Smoking is the cause of around 20 percent of all adult male deaths in China since 2010, according to the United Kingdom’s Lancet medical journal, one of the most prestigious medical journals in the world.
The researchers on Friday warned of a “growing epidemic of premature deaths” in the world’s most populous region. Meanwhile, cigarette smoking will kill about two million Chinese in 2030, doubling the 2010 toll.
The study found that about two-thirds of young Chinese men become cigarette smokers, and most start before they are 20. Unless they stop for good, about half of them will eventually be killed by their habit, the study found.

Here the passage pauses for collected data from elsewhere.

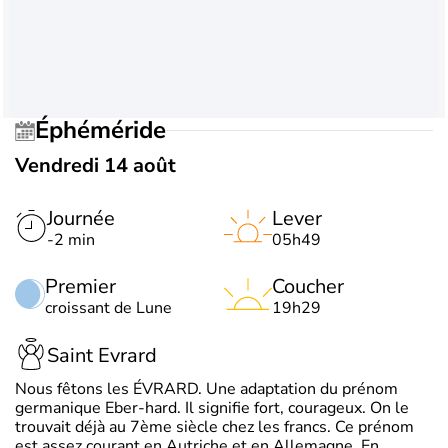
Éphéméride
Vendredi 14 août
Journée
Lever
-2 min
05h49
Premier
Coucher
croissant de Lune
19h29
Saint Evrard
Nous fêtons les ÉVRARD. Une adaptation du prénom
germanique Eber-hard. Il signifie fort, courageux. On le
trouvait déjà au 7ème siècle chez les francs. Ce prénom
est assez courant en Autriche et en Allemagne. En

Chinese men also smoke more than a third of the world’s cigarettes, with a large increase in urban usage.
Conversely, although the tobacco-attributed proportion is increasing in men, Chinese women now smoke far less than in previous generations.
The scientists conducted two large studies 15 years apart, with the first one published in the 1990s which involved a quarter of a million men. The second study is ongoing, and involved half a million men and women.
Smoking causes lung cancer, which is fatal, and can cause premature death from chronic conditions such as stroke, heart disease, and high blood pressure.
One of the ways to eliminate smoking consumption is price hikes, said Richard Peto, a professor at University of Oxford.
“Over the past 20 years, smoking rates have been decreasing in western countries, partly because of price increases. For China, a substantial increase in cigarette price could save tens of millions of lives,” Peto said.